I didn’t want to begin the results section gushing over how great this mouse is, considering I ended up doing that in the physical features part of this review; but I don’t think there’s any other way to write this. It was simply flawless in all titles tested, including general windows usage. Out of all the mice I’ve tested I don’t think there’s been one that hasn’t had some sort of niggley flaw in its sensitivity or accuracy. These problems are usually very slight, like the occasional minor movement when you click, or the odd over shoot when doing large swings with the mouse, but not so with the Kone +.
Throughout all testing I had zero problems with its accuracy or its high speed thanks to the massive DPI and sensitivity.
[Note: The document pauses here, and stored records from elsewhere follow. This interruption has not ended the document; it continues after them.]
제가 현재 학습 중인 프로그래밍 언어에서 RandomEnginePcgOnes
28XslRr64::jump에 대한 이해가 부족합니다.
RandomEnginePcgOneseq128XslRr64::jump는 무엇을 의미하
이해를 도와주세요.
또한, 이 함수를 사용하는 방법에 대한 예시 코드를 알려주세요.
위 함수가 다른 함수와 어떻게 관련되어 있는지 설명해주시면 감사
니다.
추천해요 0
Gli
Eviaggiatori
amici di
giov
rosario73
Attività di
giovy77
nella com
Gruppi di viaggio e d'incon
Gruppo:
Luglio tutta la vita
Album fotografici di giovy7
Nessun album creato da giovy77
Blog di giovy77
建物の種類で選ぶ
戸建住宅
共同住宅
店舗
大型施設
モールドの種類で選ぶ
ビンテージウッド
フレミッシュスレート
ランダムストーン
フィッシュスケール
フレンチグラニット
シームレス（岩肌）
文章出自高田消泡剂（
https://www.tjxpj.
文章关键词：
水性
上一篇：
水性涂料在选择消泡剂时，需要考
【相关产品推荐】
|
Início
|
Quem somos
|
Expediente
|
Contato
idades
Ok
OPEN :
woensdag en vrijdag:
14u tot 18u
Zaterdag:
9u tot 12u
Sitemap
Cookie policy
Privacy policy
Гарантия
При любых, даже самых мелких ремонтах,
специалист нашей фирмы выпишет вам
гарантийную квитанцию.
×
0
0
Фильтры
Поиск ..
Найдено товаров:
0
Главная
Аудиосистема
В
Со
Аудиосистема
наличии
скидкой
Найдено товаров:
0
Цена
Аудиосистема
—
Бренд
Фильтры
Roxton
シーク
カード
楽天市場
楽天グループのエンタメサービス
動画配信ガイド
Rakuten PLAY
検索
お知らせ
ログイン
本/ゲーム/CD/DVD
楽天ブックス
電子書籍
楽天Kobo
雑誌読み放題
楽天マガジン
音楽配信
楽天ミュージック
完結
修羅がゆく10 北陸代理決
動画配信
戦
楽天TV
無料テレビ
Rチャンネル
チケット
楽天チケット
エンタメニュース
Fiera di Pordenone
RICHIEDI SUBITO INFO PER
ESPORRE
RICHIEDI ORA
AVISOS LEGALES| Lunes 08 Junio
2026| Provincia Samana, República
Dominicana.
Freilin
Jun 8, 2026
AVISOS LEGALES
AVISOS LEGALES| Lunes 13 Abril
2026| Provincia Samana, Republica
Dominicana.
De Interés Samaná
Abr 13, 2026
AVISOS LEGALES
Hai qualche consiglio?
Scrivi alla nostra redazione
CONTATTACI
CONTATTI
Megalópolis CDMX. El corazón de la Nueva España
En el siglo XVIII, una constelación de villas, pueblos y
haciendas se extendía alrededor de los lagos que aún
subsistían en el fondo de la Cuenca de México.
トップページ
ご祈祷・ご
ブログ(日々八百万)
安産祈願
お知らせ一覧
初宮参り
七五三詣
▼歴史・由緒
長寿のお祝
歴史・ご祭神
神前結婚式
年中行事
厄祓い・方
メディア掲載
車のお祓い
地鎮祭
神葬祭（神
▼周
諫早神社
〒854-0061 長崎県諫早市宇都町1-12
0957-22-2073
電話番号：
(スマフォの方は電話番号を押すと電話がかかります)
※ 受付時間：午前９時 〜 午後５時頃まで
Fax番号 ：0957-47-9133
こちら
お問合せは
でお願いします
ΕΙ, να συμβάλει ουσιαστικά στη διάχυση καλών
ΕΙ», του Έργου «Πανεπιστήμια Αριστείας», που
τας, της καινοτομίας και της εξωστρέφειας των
With the tracking control unit and excellent teflon feet, all movements be they large or small were almost perfect. Most gaming mice offer very accurate tracking of your movements, but this feels like just one more step beyond the norm; it feels like one to one mapping of my movements to the screen. It doesn’t matter if its a quick headshot, or a long sweeping movement to traverse the entire LoL map, everything I did felt intuitive and smooth.
Too much DPI?
Initially I did find the massive 6000 DPI a little much to handle, but you very quickly get used to it. My normal gaming mouse is about 2500 DPI so this was quite a step up, but the adjustment period is so small its neglible. Ultimately, I now game faster because of the higher sensitivity.
Claw vs Palm
Normally mice like the Kone + fall down in this category for me, as I’m what many would call a claw gamer. That means that I usually hold a mouse by jacking my hand up like I’m doing a right hand version of simultaneously pressing WASD, gripping the sides of the mouse and controlling the whole affair with fingers only. This means that moving over to more palm grip (where your hand rests on the mouse) mice like this requires an adjustment period and it never feels as natural as mice geared to my way of gaming. Surprisingly though with the Kone + I didn’t really have any problems. There was a small adjustment period but it didn’t last long and once I got the hang of things I didn’t wish for a claw grip setup, I was perfectly happy gaming the way I was.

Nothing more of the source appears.